During our state visit, Xi and his advisers relied heavily on history to convey their message—emphasizing certain subjects and avoiding others.
John King Fairbank, the Harvard historian and godfather of American sinology, noted in 1948 that to understand the policies and actions of Chinese leaders, historical perspective is “not a luxury, but a necessity.” During our state visit, Xi and his advisers relied heavily on history to convey their intended message. They emphasized certain historical subjects. They avoided others.
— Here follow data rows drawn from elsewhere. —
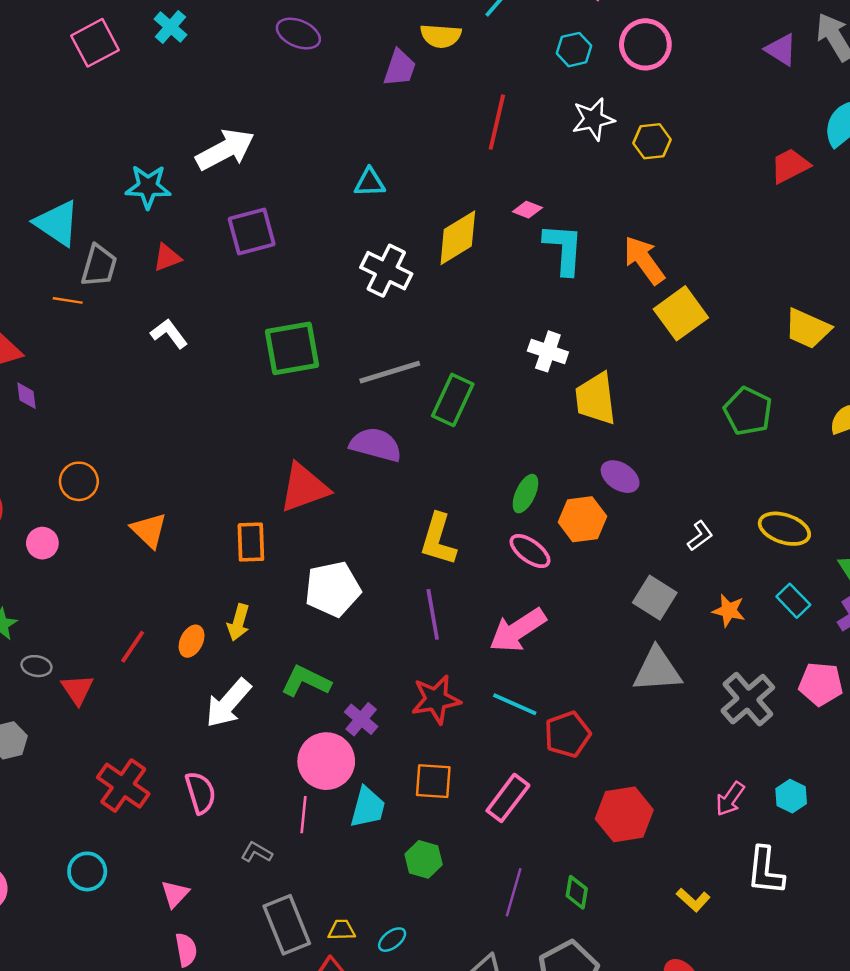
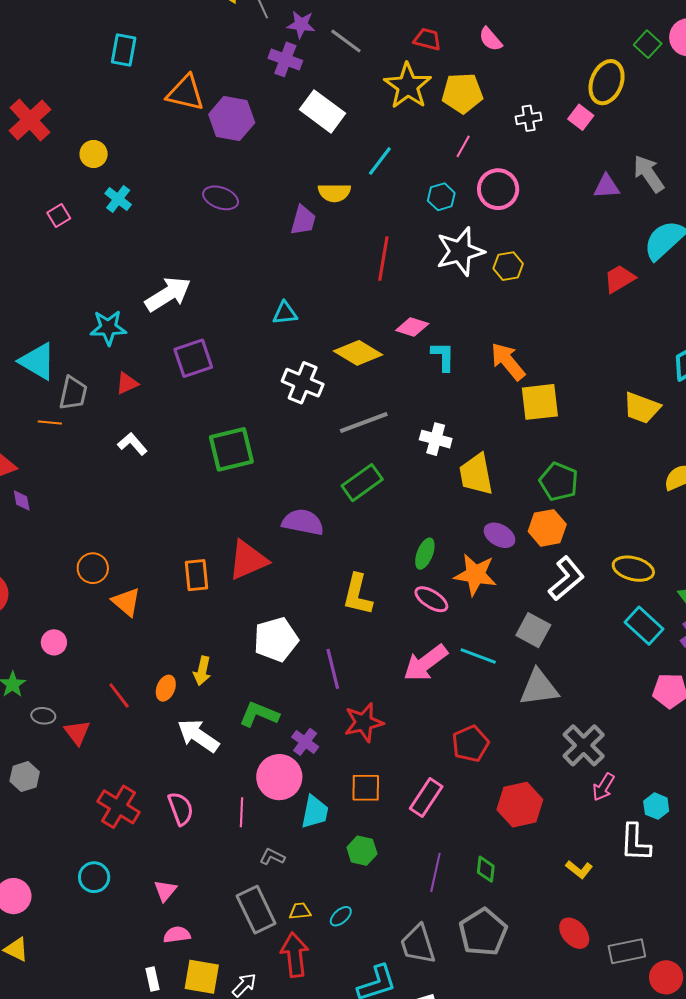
pink square: (95, 43) -> (59, 216), size x0.6
purple triangle: (781, 50) -> (607, 186), turned -32
white star: (593, 119) -> (460, 251), size x1.4
pink diamond: (527, 210) -> (412, 327), size x1.4
yellow diamond: (458, 238) -> (358, 353), turned 66
cyan L-shape: (564, 249) -> (443, 356), size x0.7
yellow square: (681, 313) -> (540, 402), turned 33
gray line: (390, 372) -> (364, 423), moved
green rectangle: (453, 400) -> (362, 483), turned 33
green pentagon: (748, 411) -> (559, 482), moved
orange circle: (79, 481) -> (93, 568), moved
orange hexagon: (582, 519) -> (547, 528), moved
white L-shape: (700, 536) -> (566, 579), size x1.8
orange rectangle: (251, 542) -> (197, 575), moved
pink circle: (42, 543) -> (54, 642), moved
cyan rectangle: (793, 601) -> (644, 626), size x1.4
orange star: (729, 611) -> (475, 575), moved, size x1.6
purple line: (433, 614) -> (333, 669), moved
red line: (133, 647) -> (119, 696), turned -68
gray cross: (748, 699) -> (584, 745), moved
white arrow: (228, 703) -> (198, 736), turned 87
cyan line: (515, 704) -> (478, 656), moved
cyan hexagon: (791, 796) -> (656, 806), moved
pink line: (304, 815) -> (241, 812), moved
gray L-shape: (257, 852) -> (272, 857), moved
pink semicircle: (186, 950) -> (177, 935), turned -84

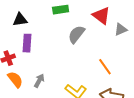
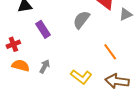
purple rectangle: (27, 43) -> (43, 29), moved, turned -36
orange semicircle: (15, 79) -> (21, 66), turned -36

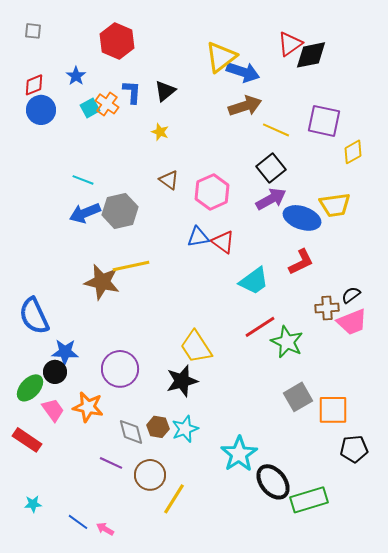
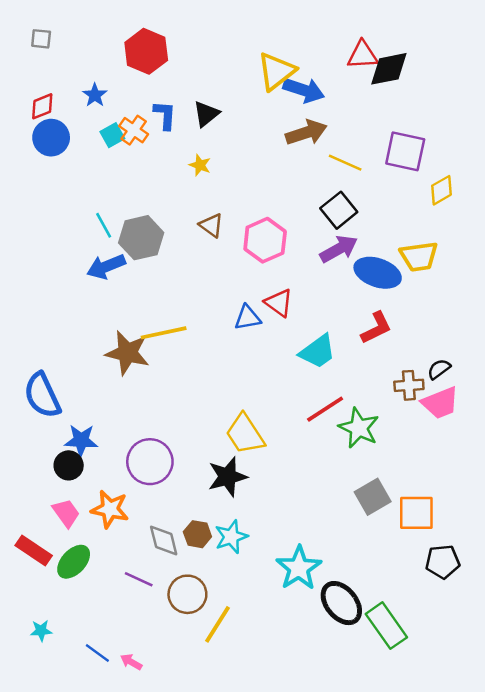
red triangle: (290, 44) -> (363, 55), turned 32
cyan line: (83, 180) -> (104, 225), turned 40
gray hexagon: (120, 211) -> (141, 238), moved
blue triangle: (198, 237) -> (248, 318), moved
green ellipse: (30, 388) -> (74, 562), moved
green rectangle: (309, 500) -> (386, 626), turned 72

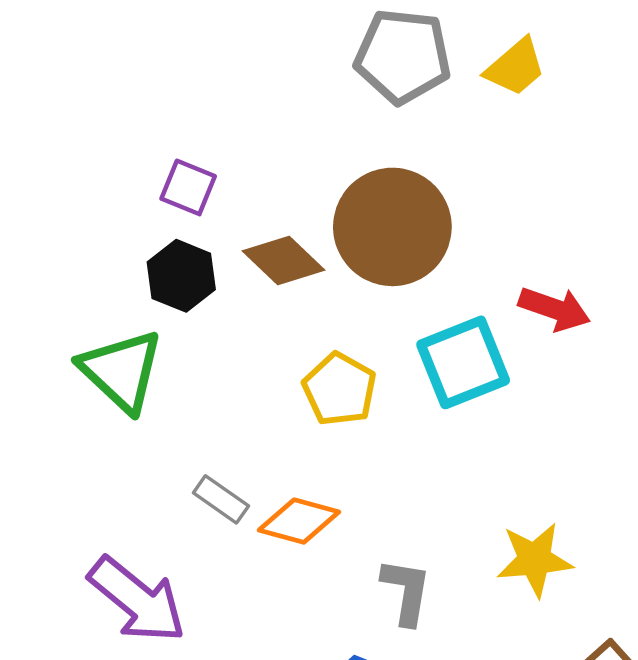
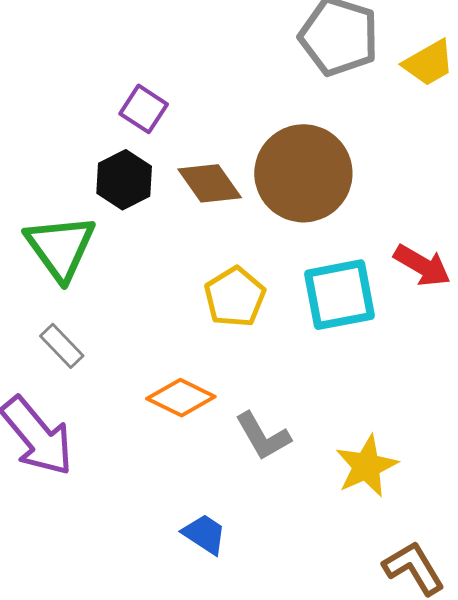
gray rectangle: (221, 499) -> (62, 346), moved
yellow star: (535, 560) -> (366, 466), turned -30
gray L-shape: (406, 591) -> (263, 436), moved, turned 130

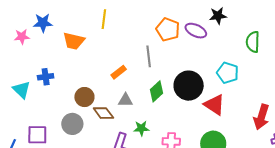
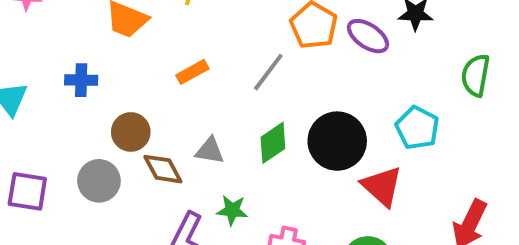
gray line: (149, 56) -> (268, 72), turned 35
orange rectangle: (119, 72) -> (192, 72), moved
blue cross: (46, 77) -> (81, 80), moved

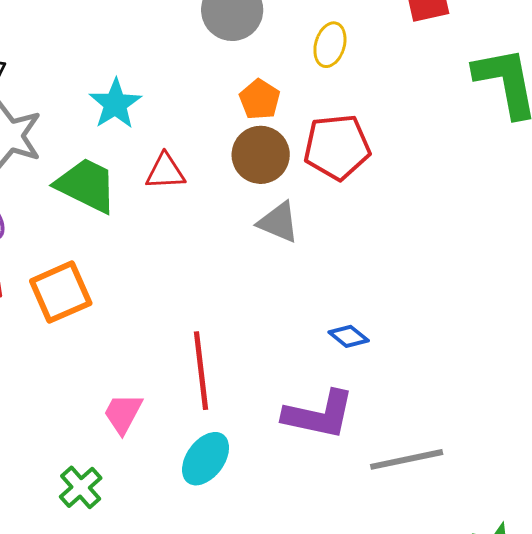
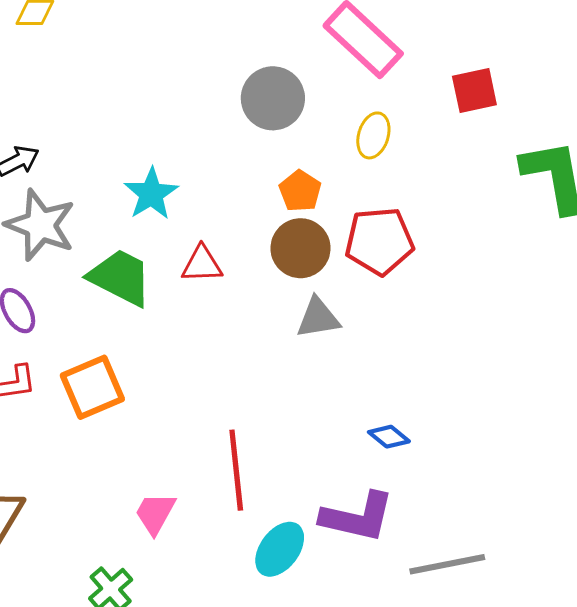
gray triangle: (278, 222) -> (318, 318), turned -33
cyan ellipse: (206, 459) -> (280, 549), moved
The American delegation—which included President Trump and the first lady, Secretary of State Rex Tillerson, and the U.S. ambassador to China, Terry Branstad—received its first history lesson as it toured the Forbidden City, the seat of Chinese emperors for five centuries. We were accompanied by Xi, his wife, and several other senior Chinese leaders. The message—conveyed in private conversations and public statements, as well as in official TV coverage and by the very nature of the tour—was consistent with Xi’s speech three weeks earlier at the 19th National Congress: The Chinese Communist Party was relentlessly pursuing the “great rejuvenation of the Chinese nation.” As Xi described it, “rejuvenation” encompassed prosperity, collective effort, socialism, and national glory—the “China dream.” The Forbidden City was the perfect backdrop for Xi to showcase his determination to “move closer to the center of the world stage and to make a greater contribution to humankind.”